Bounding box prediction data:
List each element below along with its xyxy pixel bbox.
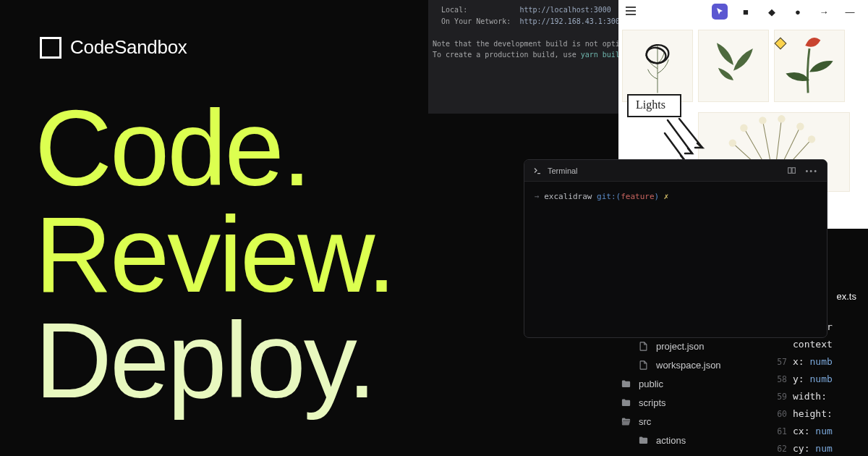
tool-cursor-icon[interactable] (712, 4, 728, 20)
note-line-2: To create a production build, use yarn b… (433, 49, 610, 61)
hero-word-deploy: Deploy. (35, 308, 394, 414)
svg-rect-8 (788, 168, 791, 174)
line-number: 59 (768, 388, 793, 405)
terminal-title: Terminal (548, 166, 578, 175)
folder-icon (621, 397, 631, 408)
code-line[interactable]: context (793, 336, 833, 353)
folder-icon (621, 416, 631, 427)
svg-point-3 (759, 117, 766, 124)
tool-square-icon[interactable]: ■ (738, 4, 754, 20)
tool-circle-icon[interactable]: ● (790, 4, 806, 20)
file-tree-item[interactable]: workspace.json (606, 355, 765, 374)
svg-point-7 (729, 139, 736, 146)
canvas-thumb[interactable] (622, 30, 693, 102)
file-tree-item[interactable]: scripts (606, 393, 765, 412)
code-line[interactable]: cx: num (793, 423, 833, 440)
file-tree-item[interactable]: src (606, 412, 765, 431)
canvas-thumb[interactable] (698, 30, 769, 102)
svg-point-5 (796, 123, 804, 130)
file-tree-label: actions (656, 435, 686, 446)
devserver-panel: Local: http://localhost:3000 On Your Net… (428, 0, 618, 114)
prompt-branch: feature (621, 192, 654, 201)
file-tree-label: project.json (656, 341, 704, 352)
terminal-header: Terminal ••• (524, 160, 827, 182)
logo-square-icon (40, 37, 61, 59)
yarn-build-cmd: yarn build (581, 51, 618, 59)
hero-headline: Code. Review. Deploy. (35, 96, 394, 414)
folder-icon (621, 379, 631, 389)
note-line-1: Note that the development build is not o… (433, 38, 610, 50)
code-line[interactable]: height: (793, 405, 833, 423)
brand-logo: CodeSandbox (40, 36, 187, 59)
network-label: On Your Network: (441, 17, 511, 25)
file-icon (638, 360, 649, 371)
tool-diamond-icon[interactable]: ◆ (764, 4, 780, 20)
file-tree-item[interactable]: actions (606, 431, 765, 449)
prompt-arrow: → (535, 192, 540, 201)
hamburger-icon[interactable] (626, 7, 636, 15)
svg-rect-9 (792, 168, 795, 174)
line-number (768, 336, 793, 353)
code-line[interactable]: width: (793, 388, 833, 405)
svg-point-4 (778, 115, 785, 122)
hero-word-code: Code. (35, 96, 394, 202)
devserver-local-row: Local: http://localhost:3000 (433, 4, 610, 16)
canvas-toolbar: ■ ◆ ● → — (712, 4, 858, 20)
canvas-thumb[interactable] (774, 30, 845, 102)
file-tree-label: workspace.json (656, 360, 721, 371)
line-number: 60 (768, 405, 793, 423)
svg-point-6 (808, 135, 815, 143)
file-tree-item[interactable]: public (606, 374, 765, 393)
file-tree-label: src (639, 416, 651, 427)
folder-icon (638, 435, 649, 446)
prompt-dirty-icon: ✗ (664, 192, 669, 201)
terminal-body[interactable]: → excalidraw git:(feature) ✗ (524, 182, 827, 211)
code-line[interactable]: cy: num (793, 440, 833, 456)
devserver-network-row: On Your Network: http://192.168.43.1:300… (433, 16, 610, 28)
hero-word-review: Review. (35, 202, 394, 308)
svg-point-2 (740, 124, 747, 132)
local-url: http://localhost:3000 (519, 6, 610, 14)
local-label: Local: (441, 6, 467, 14)
file-tree-label: scripts (639, 397, 666, 408)
file-tree-item[interactable]: project.json (606, 337, 765, 355)
line-number: 57 (768, 353, 793, 371)
file-icon (638, 341, 649, 352)
blank-row (433, 27, 610, 38)
code-line[interactable]: y: numb (793, 371, 833, 388)
canvas-label-lights[interactable]: Lights (627, 94, 681, 117)
terminal-icon (533, 166, 542, 175)
tool-line-icon[interactable]: — (842, 4, 858, 20)
line-number: 62 (768, 440, 793, 456)
split-icon[interactable] (787, 166, 796, 175)
brand-name: CodeSandbox (70, 36, 187, 59)
prompt-dir: excalidraw (544, 192, 592, 201)
file-tree-label: public (639, 379, 663, 389)
terminal-panel[interactable]: Terminal ••• → excalidraw git:(feature) … (524, 159, 827, 338)
line-number: 58 (768, 371, 793, 388)
line-number: 61 (768, 423, 793, 440)
network-url: http://192.168.43.1:3000 (519, 17, 618, 25)
prompt-git: git:( (597, 192, 621, 201)
editor-tab[interactable]: ex.ts (833, 281, 868, 311)
more-icon[interactable]: ••• (805, 166, 818, 175)
tool-arrow-icon[interactable]: → (816, 4, 832, 20)
code-line[interactable]: x: numb (793, 353, 833, 371)
file-tree[interactable]: project.jsonworkspace.jsonpublicscriptss… (606, 329, 765, 449)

__TASK DIRECTIONS__
Make an exact copy of the records above, with the pictures left out.

__TASK ANSWER__
List each element below along with its xyxy pixel bbox.
tool-cursor-icon[interactable] (712, 4, 728, 20)
note-line-2: To create a production build, use yarn b… (433, 49, 610, 61)
hero-word-deploy: Deploy. (35, 308, 394, 414)
svg-rect-8 (788, 168, 791, 174)
line-number: 59 (768, 388, 793, 405)
terminal-title: Terminal (548, 166, 578, 175)
folder-icon (621, 397, 631, 408)
code-line[interactable]: context (793, 336, 833, 353)
folder-icon (621, 416, 631, 427)
svg-point-3 (759, 117, 766, 124)
tool-square-icon[interactable]: ■ (738, 4, 754, 20)
tool-circle-icon[interactable]: ● (790, 4, 806, 20)
file-tree-item[interactable]: workspace.json (606, 355, 765, 374)
svg-point-7 (729, 139, 736, 146)
canvas-thumb[interactable] (622, 30, 693, 102)
file-tree-item[interactable]: scripts (606, 393, 765, 412)
code-line[interactable]: cx: num (793, 423, 833, 440)
file-tree-item[interactable]: src (606, 412, 765, 431)
canvas-thumb[interactable] (698, 30, 769, 102)
svg-point-5 (796, 123, 804, 130)
file-tree-label: actions (656, 435, 686, 446)
devserver-panel: Local: http://localhost:3000 On Your Net… (428, 0, 618, 114)
prompt-branch: feature (621, 192, 654, 201)
file-tree-label: project.json (656, 341, 704, 352)
terminal-header: Terminal ••• (524, 160, 827, 182)
logo-square-icon (40, 37, 61, 59)
yarn-build-cmd: yarn build (581, 51, 618, 59)
hero-headline: Code. Review. Deploy. (35, 96, 394, 414)
folder-icon (621, 379, 631, 389)
note-line-1: Note that the development build is not o… (433, 38, 610, 50)
code-line[interactable]: height: (793, 405, 833, 423)
brand-logo: CodeSandbox (40, 36, 187, 59)
network-label: On Your Network: (441, 17, 511, 25)
file-icon (638, 360, 649, 371)
tool-diamond-icon[interactable]: ◆ (764, 4, 780, 20)
file-tree-item[interactable]: actions (606, 431, 765, 449)
prompt-arrow: → (535, 192, 540, 201)
hamburger-icon[interactable] (626, 7, 636, 15)
svg-rect-9 (792, 168, 795, 174)
line-number (768, 336, 793, 353)
code-line[interactable]: width: (793, 388, 833, 405)
svg-point-4 (778, 115, 785, 122)
hero-word-code: Code. (35, 96, 394, 202)
devserver-local-row: Local: http://localhost:3000 (433, 4, 610, 16)
canvas-toolbar: ■ ◆ ● → — (712, 4, 858, 20)
canvas-thumb[interactable] (774, 30, 845, 102)
file-tree-label: workspace.json (656, 360, 721, 371)
line-number: 60 (768, 405, 793, 423)
svg-point-6 (808, 135, 815, 143)
file-tree-item[interactable]: public (606, 374, 765, 393)
file-tree-label: src (639, 416, 651, 427)
folder-icon (638, 435, 649, 446)
prompt-dirty-icon: ✗ (664, 192, 669, 201)
terminal-body[interactable]: → excalidraw git:(feature) ✗ (524, 182, 827, 211)
code-line[interactable]: cy: num (793, 440, 833, 456)
devserver-network-row: On Your Network: http://192.168.43.1:300… (433, 16, 610, 28)
hero-word-review: Review. (35, 202, 394, 308)
svg-point-2 (740, 124, 747, 132)
local-url: http://localhost:3000 (519, 6, 610, 14)
local-label: Local: (441, 6, 467, 14)
file-tree-label: scripts (639, 397, 666, 408)
file-tree-item[interactable]: project.json (606, 337, 765, 355)
line-number: 57 (768, 353, 793, 371)
file-icon (638, 341, 649, 352)
blank-row (433, 27, 610, 38)
code-line[interactable]: y: numb (793, 371, 833, 388)
canvas-label-lights[interactable]: Lights (627, 94, 681, 117)
terminal-icon (533, 166, 542, 175)
tool-line-icon[interactable]: — (842, 4, 858, 20)
line-number: 62 (768, 440, 793, 456)
split-icon[interactable] (787, 166, 796, 175)
brand-name: CodeSandbox (70, 36, 187, 59)
prompt-dir: excalidraw (544, 192, 592, 201)
file-tree-label: public (639, 379, 663, 389)
terminal-panel[interactable]: Terminal ••• → excalidraw git:(feature) … (524, 159, 827, 338)
line-number: 58 (768, 371, 793, 388)
line-number: 61 (768, 423, 793, 440)
network-url: http://192.168.43.1:3000 (519, 17, 618, 25)
prompt-git: git:( (597, 192, 621, 201)
editor-tab[interactable]: ex.ts (833, 281, 868, 311)
more-icon[interactable]: ••• (805, 166, 818, 175)
tool-arrow-icon[interactable]: → (816, 4, 832, 20)
code-line[interactable]: x: numb (793, 353, 833, 371)
file-tree[interactable]: project.jsonworkspace.jsonpublicscriptss… (606, 329, 765, 449)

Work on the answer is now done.